With this configuration, CSRF won’t be required if the caller uses an authentication token, but if it uses the session cookie it will.

CSRF: Pro-Tips

1. Be aware that for CSRF to work, callers MUST send the session cookie. So for pure API (token based), and no session cookie - there is no way to support ‘login CSRF’. So your app must set SECURITY_CSRF_IGNORE_UNAUTH_ENDPOINTS (or clients must use CSRF/session cookie for logging in then once they have an authentication token, no further need for cookie).

2. If you enable CSRFProtect(app) and you want to support non-form based JSON requests, then you must include the CSRF token in the header (e.g. X-CSRF-Token)

3. You must enable CSRFProtect(app) if you want to accept the CSRF token in the request header.

4. Annotate each of your endpoints with a @auth_required decorator (and don’t rely on just a @role_required or @login_required decorator) so that Flask-Security gets control at the appropriate place.

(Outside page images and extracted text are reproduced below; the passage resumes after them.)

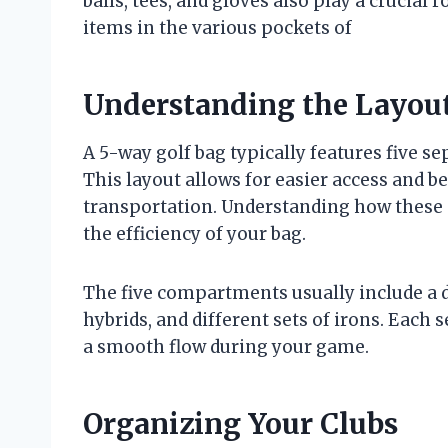
balls, tees, and gloves also play a crucial 
items in the various pockets of
Understanding the Layout
A 5-way golf bag typically features five 
This layout allows for easier access and b
transportation. Understanding how these 
the efficiency of your bag.
The five compartments usually include a de
hybrids, and different sets of irons. Each s
a smooth flow during your game.
Organizing Your Clubs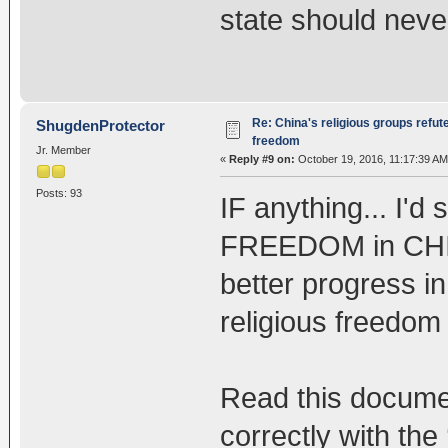
state should neve
Re: China's religious groups refut
ShugdenProtector
freedom
Jr. Member
«
Reply #9 on:
October 19, 2016, 11:17:39 AM
Posts: 93
IF anything... I'
FREEDOM in CHINA
better progress i
religious freedo
Read this documen
correctly with the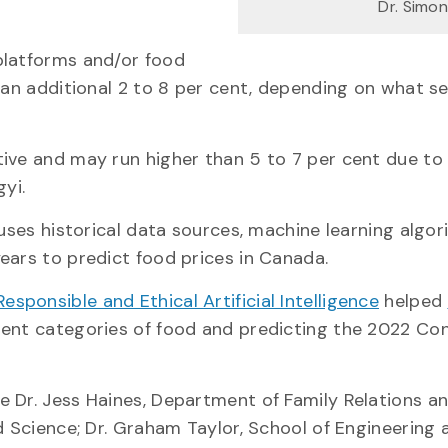
Dr. Simo
platforms and/or food
 an additional 2 to 8 per cent, depending on what se
ive and may run higher than 5 to 7 per cent due to
yi.
 uses historical data sources, machine learning algo
ears to predict food prices in Canada.
sponsible and Ethical Artificial Intelligence
helped
erent categories of food and predicting the 2022 C
 Dr. Jess Haines, Department of Family Relations a
d Science; Dr. Graham Taylor, School of Engineering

5. If you can’t use a decorator, Flask-Security exposes the underlying method flask_security.handle_csrf().

6. Consider starting by setting SECURITY_CSRF_IGNORE_UNAUTH_ENDPOINTS to True. Your application likely doesn’t need ‘login CSRF’ protection, and it is frustrating to not even be able to login via API!

7. If you have unauthenticated endpoints that you want to protect with CSRF then use the flask_security.unauth_csrf() decorator.